> [Stored data]:
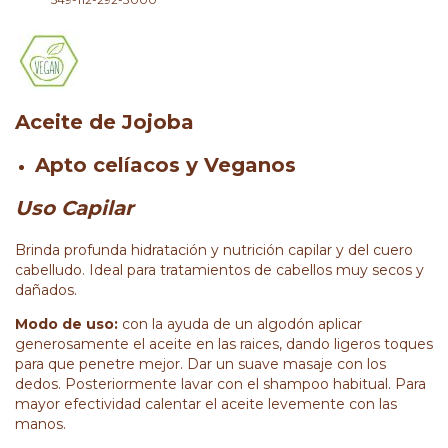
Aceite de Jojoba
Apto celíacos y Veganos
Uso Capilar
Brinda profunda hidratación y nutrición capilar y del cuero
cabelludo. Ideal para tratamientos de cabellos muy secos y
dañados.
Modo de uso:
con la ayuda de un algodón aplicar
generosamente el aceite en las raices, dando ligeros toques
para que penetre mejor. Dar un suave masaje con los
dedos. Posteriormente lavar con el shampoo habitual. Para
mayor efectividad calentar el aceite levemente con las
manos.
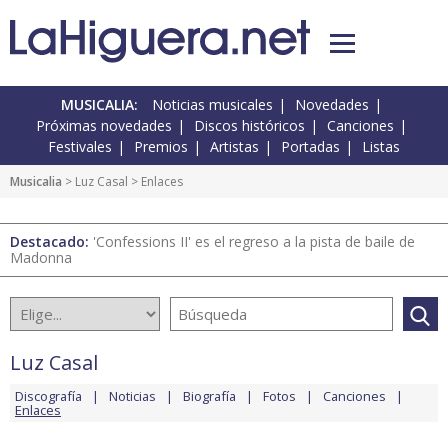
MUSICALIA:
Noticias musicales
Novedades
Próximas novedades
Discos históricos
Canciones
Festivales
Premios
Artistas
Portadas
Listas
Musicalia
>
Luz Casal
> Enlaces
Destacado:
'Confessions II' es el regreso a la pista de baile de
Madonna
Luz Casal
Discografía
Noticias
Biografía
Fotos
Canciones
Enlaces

> [Goal of the exercise]:
Your task is to copy the entries in full and exactly, without any images.

> [Written response]:
Aceite de Jojoba
Apto celíacos y Veganos
Uso Capilar
Brinda profunda hidratación y nutrición capilar y del cuero
cabelludo. Ideal para tratamientos de cabellos muy secos y
dañados.
Modo de uso:
con la ayuda de un algodón aplicar
generosamente el aceite en las raices, dando ligeros toques
para que penetre mejor. Dar un suave masaje con los
dedos. Posteriormente lavar con el shampoo habitual. Para
mayor efectividad calentar el aceite levemente con las
manos.
MUSICALIA:
Noticias musicales
Novedades
Próximas novedades
Discos históricos
Canciones
Festivales
Premios
Artistas
Portadas
Listas
Musicalia
>
Luz Casal
> Enlaces
Destacado:
'Confessions II' es el regreso a la pista de baile de
Madonna
Luz Casal
Discografía
Noticias
Biografía
Fotos
Canciones
Enlaces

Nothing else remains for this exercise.